After battling page after page of the most vocally and psychologically demanding music in opera, Brünnhilde faces in Act Three’s fifth and final scene music which not only resolves both Götterdämmerung and Der Ring des Nibelungen as a whole but also crowns a tripartite explication of humanity through the eyes of a single woman. That her immolation was the apotheosis of Stemme’s portrayal of Brünnhilde was apparent from the first notes of her unfaltering ‘Starke Scheite schichtet mir dort am Rande der Rheins zuhauf!’ Throughout the scene, her voice, on inimitably assured form from her opening phrase in the dawn duet, was distilled into a sound of penetrating purity. If a passage was sung loudly, it was because its sentiments must reach the vaunted halls of Walhalla.

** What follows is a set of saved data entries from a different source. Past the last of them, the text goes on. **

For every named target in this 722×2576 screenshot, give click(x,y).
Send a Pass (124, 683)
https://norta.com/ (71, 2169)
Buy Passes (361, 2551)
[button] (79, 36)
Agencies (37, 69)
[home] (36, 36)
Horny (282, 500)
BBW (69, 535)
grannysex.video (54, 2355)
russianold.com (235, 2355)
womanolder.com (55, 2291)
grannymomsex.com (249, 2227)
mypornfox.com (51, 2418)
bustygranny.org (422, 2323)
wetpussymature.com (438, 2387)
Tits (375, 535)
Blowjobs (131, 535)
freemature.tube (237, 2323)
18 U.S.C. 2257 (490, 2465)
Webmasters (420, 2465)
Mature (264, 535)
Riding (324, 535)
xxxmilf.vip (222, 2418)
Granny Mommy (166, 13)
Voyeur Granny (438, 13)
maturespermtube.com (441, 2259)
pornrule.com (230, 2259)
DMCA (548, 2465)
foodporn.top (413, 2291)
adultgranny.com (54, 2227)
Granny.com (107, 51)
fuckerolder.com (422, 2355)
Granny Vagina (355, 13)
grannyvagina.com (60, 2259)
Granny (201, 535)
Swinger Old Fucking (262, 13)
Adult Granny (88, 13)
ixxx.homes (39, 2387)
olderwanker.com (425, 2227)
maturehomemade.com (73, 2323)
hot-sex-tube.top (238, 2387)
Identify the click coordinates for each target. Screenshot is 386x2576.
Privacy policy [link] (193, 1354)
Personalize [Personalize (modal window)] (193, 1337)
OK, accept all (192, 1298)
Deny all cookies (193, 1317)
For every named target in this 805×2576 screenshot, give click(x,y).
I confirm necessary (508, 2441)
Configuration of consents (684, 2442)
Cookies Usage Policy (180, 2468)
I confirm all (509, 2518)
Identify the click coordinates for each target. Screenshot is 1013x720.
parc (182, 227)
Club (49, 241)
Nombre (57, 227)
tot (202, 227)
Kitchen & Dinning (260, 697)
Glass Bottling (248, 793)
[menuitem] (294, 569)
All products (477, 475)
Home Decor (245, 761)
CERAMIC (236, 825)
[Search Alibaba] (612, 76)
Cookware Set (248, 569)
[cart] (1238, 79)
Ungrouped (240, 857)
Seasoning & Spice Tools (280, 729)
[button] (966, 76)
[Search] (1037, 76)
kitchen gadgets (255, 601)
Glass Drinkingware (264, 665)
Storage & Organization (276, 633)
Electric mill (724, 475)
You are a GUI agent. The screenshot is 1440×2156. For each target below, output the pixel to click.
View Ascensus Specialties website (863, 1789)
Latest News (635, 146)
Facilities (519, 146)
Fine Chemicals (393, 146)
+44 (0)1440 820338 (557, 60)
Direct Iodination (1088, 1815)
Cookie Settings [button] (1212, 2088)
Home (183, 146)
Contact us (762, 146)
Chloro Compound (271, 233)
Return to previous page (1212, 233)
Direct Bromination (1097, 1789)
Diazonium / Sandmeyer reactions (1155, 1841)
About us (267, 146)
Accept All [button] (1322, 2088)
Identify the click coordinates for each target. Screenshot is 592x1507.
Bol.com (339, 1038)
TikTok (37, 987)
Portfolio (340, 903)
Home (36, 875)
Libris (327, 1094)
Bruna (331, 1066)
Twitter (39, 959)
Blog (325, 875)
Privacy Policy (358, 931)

If a top note was accentuated, it was because the word that it carried demanded to be heard. The soprano’s steely ‘Wie Sonne lauter strahlt mir sein Licht’ gave way to a tranquilly cathartic ‘Ruhe, ruhe, du Gott!’ in which Stemme in those few notes burned through the haze that hangs over Götterdämmerung. The flames of Siegfried’s funeral pyre flickered in her singing of ‘Mein Erbe nun nehm’ ich zu eigen,’ and there was a surprising gentleness in her ‘Fliegt heim, ihr Raben,’ the loving daughter sensitive to the import of this final acknowledgement of her father’s presence. At last reclaiming Brünnhilde’s identity as the fearless Valkyrie, Stemme unfurled the full might of her voice in ‘Grane, mein Roß, sei mir gegrüßt,’ her top B♭s and Bs perfectly supported and projected with a staggering absence of effort. Never has a soprano made singing the Götterdämmerung Brünnhilde seem easy, but Stemme’s performance, blending elements of Flagstad’s femininity, Traubel’s grandeur, Harshaw’s dependability, Varnay’s dedication, Mödl’s intelligence, Nilsson’s unflappability, and Jones’s indomitability, was distinguished by a serenity that heralded her not merely as a remarkable Brünnhilde but, for this listener, as a definitive one.

The ardor with which the perceived paucity of truly great singers is lamented might erroneously lure the casual observer into believing that the first sixteen years of the Twenty-First Century have delivered opera into a wasteland in which occasional encounters with mediocrity are construed as oases of genius. For an operaphile who has not yet reached the age of forty, it can be wearying to hear only that there are now no Flagstads, Melchiors, or Hotters. It is difficult to imagine that any of the Wagnerian adventurers who spent Sunday afternoon together at Kennedy Center listened to the breathtaking Götterdämmerung wrought by Washington National Opera with longing for singers of the past occupying their thoughts. No, there were no Flagstads, Melchiors, or Hotters, but Francesca Zambello and Philippe Auguin presided over a production and a performance in which great voices wielded by imaginative artists set Kennedy Center’s Opera House ablaze with a Götterdämmerung that sprang to life upon the stage but achieved immortality in the hearts and memories of those who witnessed it.